The C-terminal portion of FAK, termed FAK-related nonkinase (FRNK)(5), consists of several proline-rich regions that act as binding sites for many SH3-containing proteins, and a C-terminal focal adhesion targeting (FAT) domain.(5–8) Exogenous expression of FRNK or FAT domain can displace endogenous full-length FAK from focal adhesions resulting in disruption of lamellipodia formation and apoptosis.(9–12) One of the key binding partners of FAK at sites of focal adhesion is paxillin, a multi-domain adaptor protein associated with cell adhesion and growth control.(13–16) Paxillin binds to the C-terminal FAT domain of FAK through two of its five N-terminal LD motifs, termed LD2 and LD4.(17–21) The LD motifs of paxillin are amphipathic alpha helices that can interact with many other proteins,(22) including G protein-coupled receptor kinase-interacting protein 1 (GIT1).(23) Paxillin, GIT1, and FAK are hypothesized to act synergistically to promote cell motility by a mechanism in which paxillin triggers focal adhesion disassembly and turnover by switching its binding partner from FAK to GIT1.(24; 25) This switch was thought likely to be driven by the phosphorylation of paxillin.(24) Mapping of the major paxillin phosphorylation sites by mass spectrometry(26) showed that p21-activated kinase (PAK) phosphorylation of paxillin at S273 within the LD4 motif increased the association between paxillin and GIT1 resulting in an up-regulation of adhesion turnover.(27)
Here we show by chemical shift perturbation and fluorescence anisotropy experiments that phosphorylation at S273 within the LD4 motif of paxillin significantly reduces it’s binding affinity to the FAT domain of FAK. This finding demonstrates that phosphorylation of paxillin at S273 triggers a molecular switch that determines the preferred binding partner of paxillin during the focal adhesion turnover process.
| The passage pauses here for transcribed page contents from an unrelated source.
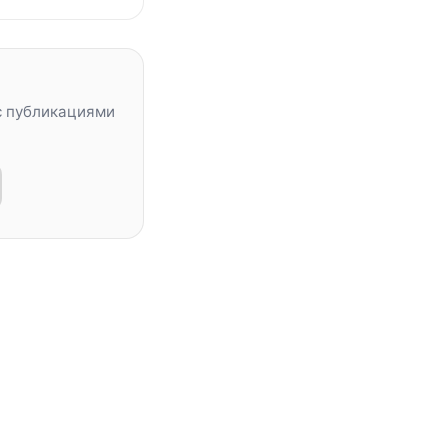
с публикациями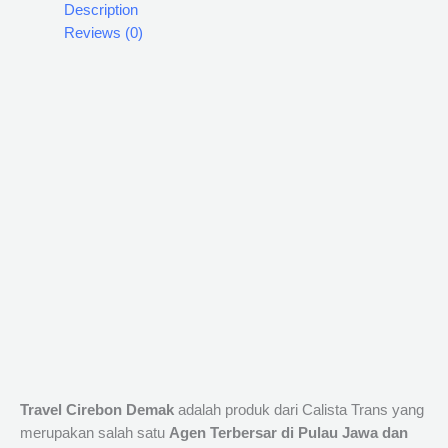
Description
Reviews (0)
Travel Cirebon Demak
adalah produk dari Calista Trans yang
merupakan salah satu
Agen Terbersar di Pulau Jawa dan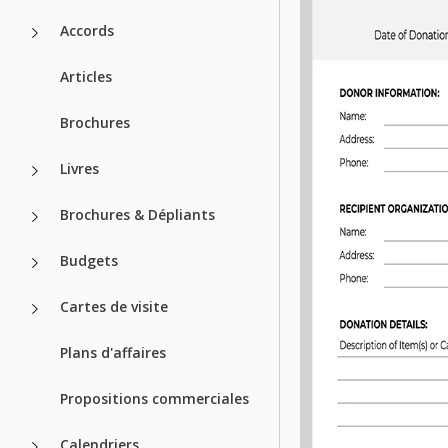
Accords
Articles
Brochures
Livres
Brochures & Dépliants
Budgets
Cartes de visite
Plans d'affaires
Propositions commerciales
Calendriers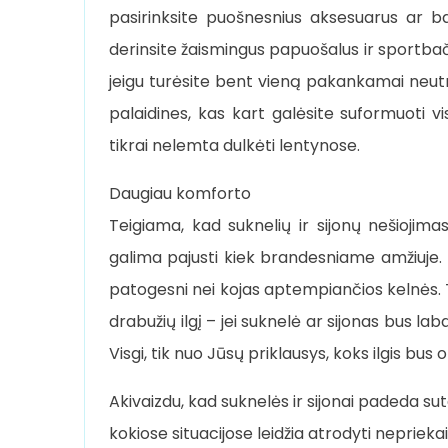
pasirinksite puošnesnius aksesuarus ar bat
derinsite žaismingus papuošalus ir sportbači
jeigu turėsite bent vieną pakankamai neutr
palaidines, kas kart galėsite suformuoti v
tikrai nelemta dulkėti lentynose.
Daugiau komforto
Teigiama, kad suknelių ir sijonų nešiojima
galima pajusti kiek brandesniame amžiuje. B
patogesni nei kojas aptempiančios kelnės. T
drabužių ilgį – jei suknelė ar sijonas bus la
Visgi, tik nuo Jūsų priklausys, koks ilgis bus 
Akivaizdu, kad suknelės ir sijonai padeda sut
kokiose situacijose leidžia atrodyti nepriekai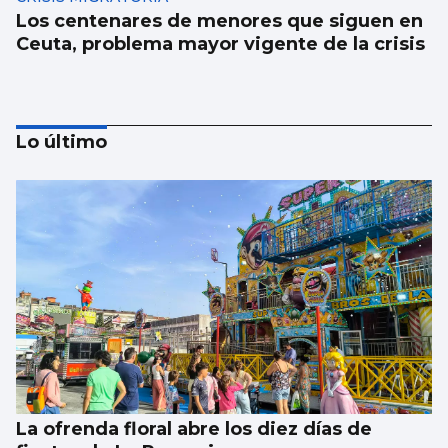
Los centenares de menores que siguen en
Ceuta, problema mayor vigente de la crisis
Lo último
SUCESOS
Un guardia civil gallego mata su expareja y
es abatido por sus compañeros en Llanes
La ofrenda floral abre los diez días de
In addition, we show that the reduction in binding affinity of phosphorylated LD4 to the FAT domain is due to a shift in the order to disorder transition of the LD4 motif, a novel mechanism by which phosphorylation can regulate selectivity.
EXPERIMENTAL PROCEDURES
Overexpression and purification of the FAT domain of FAK, paxillin, and the FAT-LD2 construct
The cDNA encoding the FAT domain (residues 916 to 1053) was subcloned into a pET28a vector. The N-terminal His-tagged FAT domain was subsequently expressed in E. coli strain BL21(DE3)pLysS. Protein induction, harvest, and purification methods have been described previously.(28; 29) FAT-LD2 was sub-cloned into a pET28a vector in which LD2 oligos were inserted into a BamHI site downstream of FAT. Oligonucleotides that contained BamHI restriction sites and the LD2 sequence flanked 5’ by glycine serine repeats (GGS2GS(GGS2 positive and negative strands) were synthesized at the Hartwell Center for Bioinformatics and Biotechnology at St. Jude Children’s Research Hospital. The cDNA encoding chicken paxillin, spanning amino acids 51–313, was subcloned into a pET28a vector. To generate the paxillin amino acid 130–313 construct in pET28a, oligonucleotides containing 5’ NdeI or 3’ EcoRI restriction enzyme sites were designed and used to amplify the sequence through polymerase chain reaction (PCR). Incorporation of paxillin into pET28a was verified by sequencing with T7 terminator primer. Isotope-labeled protein was prepared by using morpholinepropanesulfonic acid–buffered medium containing 15NH4Cl (1 g/) and 13C6-glucose (2.5 g/l).
Peptide synthesis
The Hartwell Center for Bioinformatics and Biotechnology at St Jude chemically synthesized a peptide corresponding to the LD4 motif of chicken paxillin (residues 262–276 of wild type paxillin, SATRELDELMASLSD), and LD4 peptides phosphorylated at the S12 and S14 positions (S273 and S275 of the wild-type paxillin), termed LD4-S273p and LD4-S275p, respectively. For the fluorescence anisotropy experiments, peptides corresponding to LD4, LD4-S273p, and LD4-S275p with a fluorescein tag covalently attached to the N-terminus via a butanoic linker were synthesized. CD experiments confirmed that the fluorescein tag does not inhibit the helical propensity of the individual peptides (data not shown).
NMR spectroscopy
NMR data for structure determination were acquired with Varian Inova 600 MHz and Bruker Avance 800 MHz (with cryoprobe) spectrometers at 37 °C. Sample concentrations for NMR experiments were typically 0.5 to 1.0 mM in 10 mM potassium phosphate buffer, pH 6.5, 10% D2O, and 0.1% sodium azide. Data were processed and displayed by using the programs NMRPipe and NMRDraw(30) on an SGI Octane workstation or PC. Proton chemical shifts were referenced to H2O peaks (4.75 ppm). 13C and 15N chemical shifts were referenced indirectly to DSS using absolute frequency ratios. The program SPARKY (T. D. Goddard and D. G. Kneller, SPARKY 3, University of California, San Francisco) was used for data analysis and assignment. Backbone resonance assignments of the FAT-LD2 construct were made manually on the basis of 3-dimensional HNCA, HNCACB, and CBCA(CO)NH experiments. Aliphatic side-chain resonances were assigned by using 3-dimensional 15N-edited HCCH-COSY and HCCH-TOCSY spectra. Residual gaps and ambiguities were resolved by using nuclear Overhauser effect (NOE) connections measured by 3-dimensional 15N-edited and 13C-edited NOESY experiments. 15N-heteronuclear single quantum correlation (HSQC) experiments were performed to measure the chemical shift perturbations in the FAT-LD2 spectra upon LD4 peptide binding.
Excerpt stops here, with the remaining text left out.